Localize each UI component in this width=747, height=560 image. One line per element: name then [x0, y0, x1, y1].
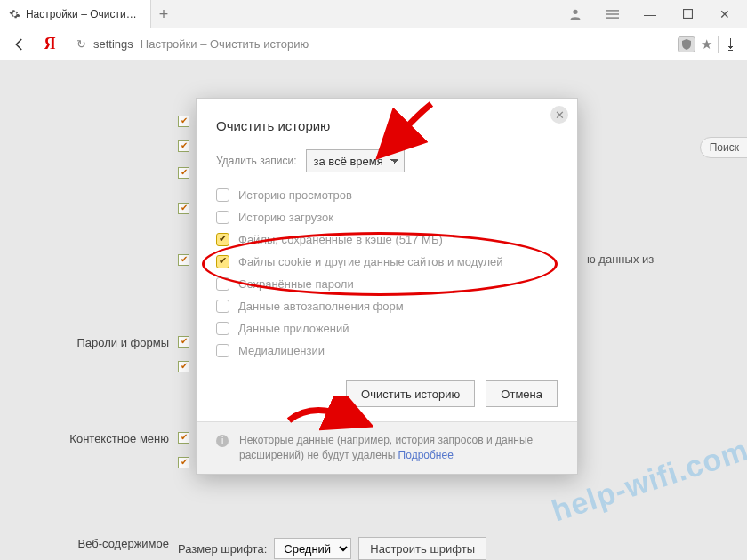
checkbox[interactable] — [216, 255, 229, 268]
dialog-title: Очистить историю — [216, 118, 558, 133]
option-label: Файлы, сохранённые в кэше (517 МБ) — [238, 233, 443, 246]
bg-checkbox — [178, 167, 189, 179]
svg-rect-3 — [606, 17, 619, 18]
back-button[interactable] — [9, 34, 30, 55]
checkbox[interactable] — [216, 322, 229, 335]
profile-icon[interactable] — [560, 7, 590, 21]
clear-option-2[interactable]: Файлы, сохранённые в кэше (517 МБ) — [216, 233, 558, 246]
protect-icon[interactable] — [678, 36, 695, 52]
learn-more-link[interactable]: Подробнее — [398, 449, 454, 461]
new-tab-button[interactable]: + — [151, 0, 176, 28]
option-label: Файлы cookie и другие данные сайтов и мо… — [238, 255, 503, 268]
tab-title: Настройки – Очистить ис — [26, 8, 141, 20]
option-label: Данные автозаполнения форм — [238, 300, 404, 313]
menu-icon[interactable] — [598, 8, 628, 20]
yandex-logo[interactable]: Я — [39, 34, 60, 55]
option-label: Историю просмотров — [238, 188, 352, 202]
cancel-button[interactable]: Отмена — [486, 380, 558, 407]
clear-option-3[interactable]: Файлы cookie и другие данные сайтов и мо… — [216, 255, 558, 268]
bg-checkbox — [178, 336, 189, 348]
bg-checkbox — [178, 140, 189, 152]
address-bar[interactable]: ↻ settings Настройки – Очистить историю — [69, 33, 669, 56]
checkbox[interactable] — [216, 211, 229, 224]
url-scheme: settings — [93, 37, 133, 51]
section-passwords: Пароли и формы — [53, 336, 169, 349]
bookmark-star-icon[interactable]: ★ — [701, 36, 712, 52]
info-icon: i — [216, 435, 229, 447]
svg-rect-2 — [606, 13, 619, 14]
svg-rect-4 — [683, 10, 692, 19]
clear-option-7[interactable]: Медиалицензии — [216, 344, 558, 357]
bg-checkbox — [178, 203, 189, 214]
window-close[interactable]: ✕ — [710, 7, 740, 21]
bg-text-fragment: ю данных из — [587, 252, 654, 266]
svg-rect-1 — [606, 10, 619, 11]
gear-icon — [9, 8, 20, 20]
checkbox[interactable] — [216, 300, 229, 313]
clear-history-dialog: ✕ Очистить историю Удалить записи: за вс… — [196, 98, 578, 475]
section-context-menu: Контекстное меню — [53, 432, 169, 445]
clear-history-button[interactable]: Очистить историю — [346, 380, 475, 407]
bg-checkbox — [178, 432, 189, 444]
browser-tab[interactable]: Настройки – Очистить ис — [0, 0, 151, 28]
bg-checkbox — [178, 116, 189, 127]
settings-search[interactable]: Поиск — [700, 137, 747, 158]
clear-option-4[interactable]: Сохранённые пароли — [216, 277, 558, 291]
window-minimize[interactable]: — — [635, 7, 665, 21]
checkbox[interactable] — [216, 188, 229, 202]
clear-option-1[interactable]: Историю загрузок — [216, 211, 558, 224]
checkbox[interactable] — [216, 344, 229, 357]
option-label: Сохранённые пароли — [238, 277, 354, 291]
configure-fonts-button[interactable]: Настроить шрифты — [358, 537, 486, 560]
checkbox[interactable] — [216, 277, 229, 291]
option-label: Данные приложений — [238, 322, 349, 335]
time-range-label: Удалить записи: — [216, 155, 297, 167]
font-size-label: Размер шрифта: — [178, 542, 267, 556]
window-maximize[interactable] — [672, 9, 703, 19]
font-size-select[interactable]: Средний — [274, 538, 351, 559]
option-label: Медиалицензии — [238, 344, 325, 357]
bg-checkbox — [178, 254, 189, 266]
reload-icon[interactable]: ↻ — [76, 37, 86, 51]
downloads-icon[interactable]: ⭳ — [724, 36, 738, 52]
clear-option-0[interactable]: Историю просмотров — [216, 188, 558, 202]
url-page-title: Настройки – Очистить историю — [141, 37, 309, 51]
checkbox[interactable] — [216, 233, 229, 246]
close-icon[interactable]: ✕ — [550, 106, 568, 124]
option-label: Историю загрузок — [238, 211, 333, 224]
bg-checkbox — [178, 361, 189, 372]
footer-note: Некоторые данные (например, история запр… — [239, 433, 558, 463]
time-range-select[interactable]: за всё время — [306, 149, 405, 172]
bg-checkbox — [178, 457, 189, 468]
svg-point-0 — [573, 9, 577, 13]
section-web-content: Веб-содержимое — [53, 537, 169, 550]
clear-option-6[interactable]: Данные приложений — [216, 322, 558, 335]
clear-option-5[interactable]: Данные автозаполнения форм — [216, 300, 558, 313]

_Action item:_
Copy the listing above word for word. Do not include the pictures.

_Expected output:_
Localize each UI component in this width=747, height=560 image. One line per element: name then [x0, y0, x1, y1].
checkbox[interactable] — [216, 255, 229, 268]
dialog-title: Очистить историю — [216, 118, 558, 133]
option-label: Файлы, сохранённые в кэше (517 МБ) — [238, 233, 443, 246]
bg-checkbox — [178, 167, 189, 179]
svg-rect-3 — [606, 17, 619, 18]
back-button[interactable] — [9, 34, 30, 55]
checkbox[interactable] — [216, 322, 229, 335]
profile-icon[interactable] — [560, 7, 590, 21]
clear-option-2[interactable]: Файлы, сохранённые в кэше (517 МБ) — [216, 233, 558, 246]
protect-icon[interactable] — [678, 36, 695, 52]
learn-more-link[interactable]: Подробнее — [398, 449, 454, 461]
new-tab-button[interactable]: + — [151, 0, 176, 28]
option-label: Файлы cookie и другие данные сайтов и мо… — [238, 255, 503, 268]
tab-title: Настройки – Очистить ис — [26, 8, 141, 20]
option-label: Данные автозаполнения форм — [238, 300, 404, 313]
menu-icon[interactable] — [598, 8, 628, 20]
yandex-logo[interactable]: Я — [39, 34, 60, 55]
option-label: Историю просмотров — [238, 188, 352, 202]
cancel-button[interactable]: Отмена — [486, 380, 558, 407]
clear-option-3[interactable]: Файлы cookie и другие данные сайтов и мо… — [216, 255, 558, 268]
bg-checkbox — [178, 336, 189, 348]
bg-checkbox — [178, 140, 189, 152]
address-bar[interactable]: ↻ settings Настройки – Очистить историю — [69, 33, 669, 56]
checkbox[interactable] — [216, 211, 229, 224]
url-scheme: settings — [93, 37, 133, 51]
section-passwords: Пароли и формы — [53, 336, 169, 349]
bookmark-star-icon[interactable]: ★ — [701, 36, 712, 52]
info-icon: i — [216, 435, 229, 447]
svg-rect-2 — [606, 13, 619, 14]
svg-rect-4 — [683, 10, 692, 19]
clear-option-7[interactable]: Медиалицензии — [216, 344, 558, 357]
bg-checkbox — [178, 203, 189, 214]
window-close[interactable]: ✕ — [710, 7, 740, 21]
bg-text-fragment: ю данных из — [587, 252, 654, 266]
svg-rect-1 — [606, 10, 619, 11]
gear-icon — [9, 8, 20, 20]
checkbox[interactable] — [216, 300, 229, 313]
clear-history-dialog: ✕ Очистить историю Удалить записи: за вс… — [196, 98, 578, 475]
section-context-menu: Контекстное меню — [53, 432, 169, 445]
clear-history-button[interactable]: Очистить историю — [346, 380, 475, 407]
bg-checkbox — [178, 432, 189, 444]
browser-tab[interactable]: Настройки – Очистить ис — [0, 0, 151, 28]
bg-checkbox — [178, 116, 189, 127]
settings-search[interactable]: Поиск — [700, 137, 747, 158]
clear-option-4[interactable]: Сохранённые пароли — [216, 277, 558, 291]
window-minimize[interactable]: — — [635, 7, 665, 21]
checkbox[interactable] — [216, 188, 229, 202]
clear-option-1[interactable]: Историю загрузок — [216, 211, 558, 224]
checkbox[interactable] — [216, 344, 229, 357]
option-label: Сохранённые пароли — [238, 277, 354, 291]
configure-fonts-button[interactable]: Настроить шрифты — [358, 537, 486, 560]
checkbox[interactable] — [216, 277, 229, 291]
option-label: Данные приложений — [238, 322, 349, 335]
time-range-label: Удалить записи: — [216, 155, 297, 167]
font-size-label: Размер шрифта: — [178, 542, 267, 556]
window-maximize[interactable] — [672, 9, 703, 19]
font-size-select[interactable]: Средний — [274, 538, 351, 559]
option-label: Медиалицензии — [238, 344, 325, 357]
bg-checkbox — [178, 254, 189, 266]
reload-icon[interactable]: ↻ — [76, 37, 86, 51]
downloads-icon[interactable]: ⭳ — [724, 36, 738, 52]
clear-option-0[interactable]: Историю просмотров — [216, 188, 558, 202]
url-page-title: Настройки – Очистить историю — [141, 37, 309, 51]
checkbox[interactable] — [216, 233, 229, 246]
close-icon[interactable]: ✕ — [550, 106, 568, 124]
option-label: Историю загрузок — [238, 211, 333, 224]
bg-checkbox — [178, 361, 189, 372]
footer-note: Некоторые данные (например, история запр… — [239, 433, 558, 463]
time-range-select[interactable]: за всё время — [306, 149, 405, 172]
bg-checkbox — [178, 457, 189, 468]
svg-point-0 — [573, 9, 577, 13]
section-web-content: Веб-содержимое — [53, 537, 169, 550]
clear-option-6[interactable]: Данные приложений — [216, 322, 558, 335]
clear-option-5[interactable]: Данные автозаполнения форм — [216, 300, 558, 313]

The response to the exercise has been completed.